MATERIAL FOR THE TASK below:

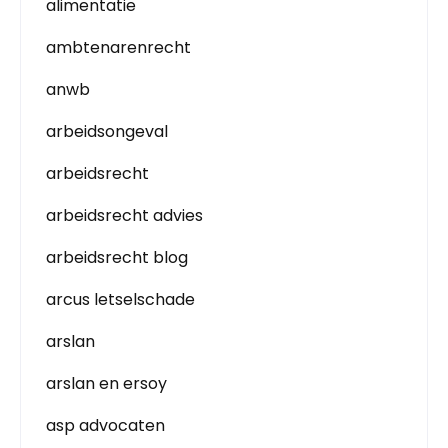
alimentatie
ambtenarenrecht
anwb
arbeidsongeval
arbeidsrecht
arbeidsrecht advies
arbeidsrecht blog
arcus letselschade
arslan
arslan en ersoy
asp advocaten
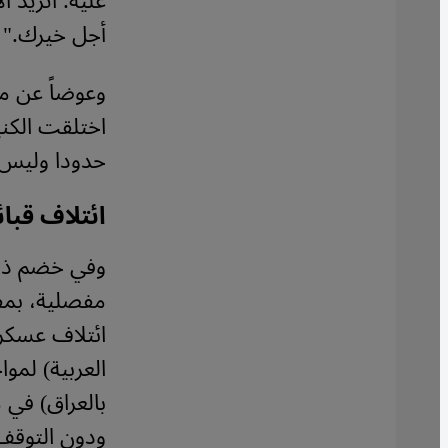
عليه. أتريد 
أجل خيرك."
وعوضاً عن مق
اختلقت الكني
حدودا وليس ل
ائتلاف قبا
وفي خضم ذلك
مفصلية، بمفه
ائتلاف عسكر
العربية) لمو
بالعراق) في 
ودون التوقف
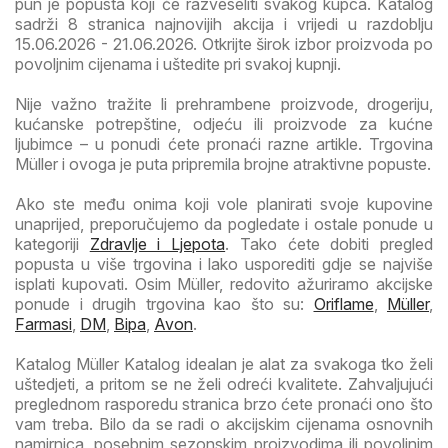
pun je popusta koji će razveseliti svakog kupca. Katalog
sadrži 8 stranica najnovijih akcija i vrijedi u razdoblju
15.06.2026 - 21.06.2026. Otkrijte širok izbor proizvoda po
povoljnim cijenama i uštedite pri svakoj kupnji.
Nije važno tražite li prehrambene proizvode, drogeriju,
kućanske potrepštine, odjeću ili proizvode za kućne
ljubimce – u ponudi ćete pronaći razne artikle. Trgovina
Müller i ovoga je puta pripremila brojne atraktivne popuste.
Ako ste među onima koji vole planirati svoje kupovine
unaprijed, preporučujemo da pogledate i ostale ponude u
kategoriji
Zdravlje i Ljepota
. Tako ćete dobiti pregled
popusta u više trgovina i lako usporediti gdje se najviše
isplati kupovati. Osim Müller, redovito ažuriramo akcijske
ponude i drugih trgovina kao što su:
Oriflame
,
Müller
,
Farmasi
,
DM
,
Bipa
,
Avon
.
Katalog Müller Katalog idealan je alat za svakoga tko želi
uštedjeti, a pritom se ne želi odreći kvalitete. Zahvaljujući
preglednom rasporedu stranica brzo ćete pronaći ono što
vam treba. Bilo da se radi o akcijskim cijenama osnovnih
namirnica, posebnim sezonskim proizvodima ili povoljnim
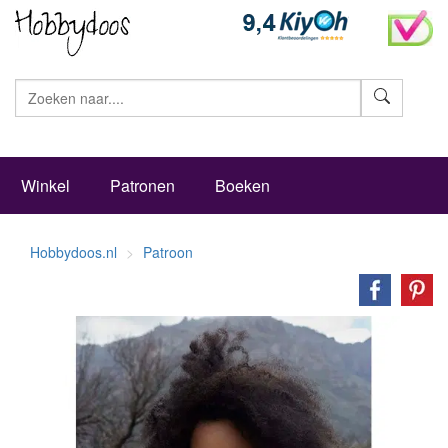
Zoeke
Winkel
Patronen
Boeken
Hobbydoos.nl
Patroon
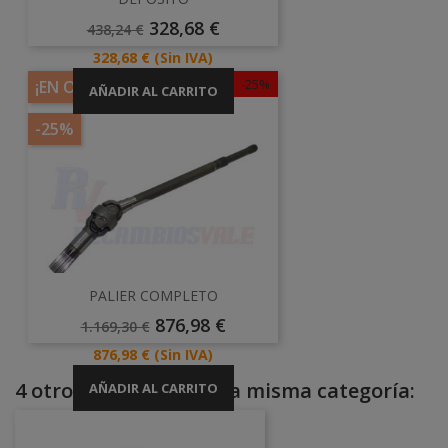
Precio
Precio
328,68 €
438,24 €
Base
Precio
328,68 €
(Sin IVA)
-25%
¡EN OFERTA!
AÑADIR AL CARRITO
-25%
PALIER COMPLETO
Precio
Precio
876,98 €
1.169,30 €
Base
Precio
876,98 €
(Sin IVA)
4 otros productos en la misma categoría:
AÑADIR AL CARRITO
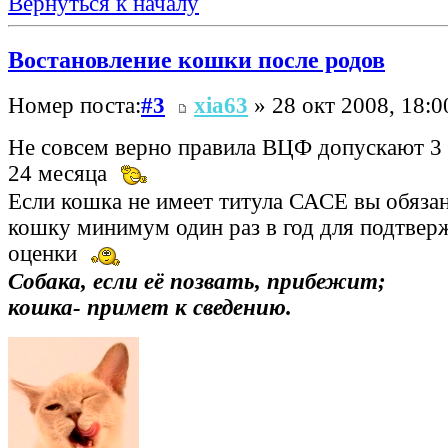
Вернуться к началу
Востановление кошки после родов
Номер поста:
#3
xia63
» 28 окт 2008, 18:0
Не совсем верно правила ВЦФ допускают 3 
24 месяца
Если кошка не имеет титула САСЕ вы обяза
кошку минимум один раз в год для подтвер
оценки
Собака, если её позвать, прибежит;
кошка- примет к сведению.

End of MATERIAL FOR THE TASK.

■ **WORK REQUIRED**: Starting at the line above that holds "ponude i drugih", return each line up to and including the one that holds "Востановление кошки после родов", exactly as written, minus any pictures.

■ **WRITTEN RESPONSE**:
ponude i drugih trgovina kao što su:
Oriflame
,
Müller
,
Farmasi
,
DM
,
Bipa
,
Avon
.
Katalog Müller Katalog idealan je alat za svakoga tko želi
uštedjeti, a pritom se ne želi odreći kvalitete. Zahvaljujući
preglednom rasporedu stranica brzo ćete pronaći ono što
vam treba. Bilo da se radi o akcijskim cijenama osnovnih
namirnica, posebnim sezonskim proizvodima ili povoljnim
Zoeke
Winkel
Patronen
Boeken
Hobbydoos.nl
Patroon
Precio
Precio
328,68 €
438,24 €
Base
Precio
328,68 €
(Sin IVA)
-25%
¡EN OFERTA!
AÑADIR AL CARRITO
-25%
PALIER COMPLETO
Precio
Precio
876,98 €
1.169,30 €
Base
Precio
876,98 €
(Sin IVA)
4 otros productos en la misma categoría:
AÑADIR AL CARRITO
Вернуться к началу
Востановление кошки после родов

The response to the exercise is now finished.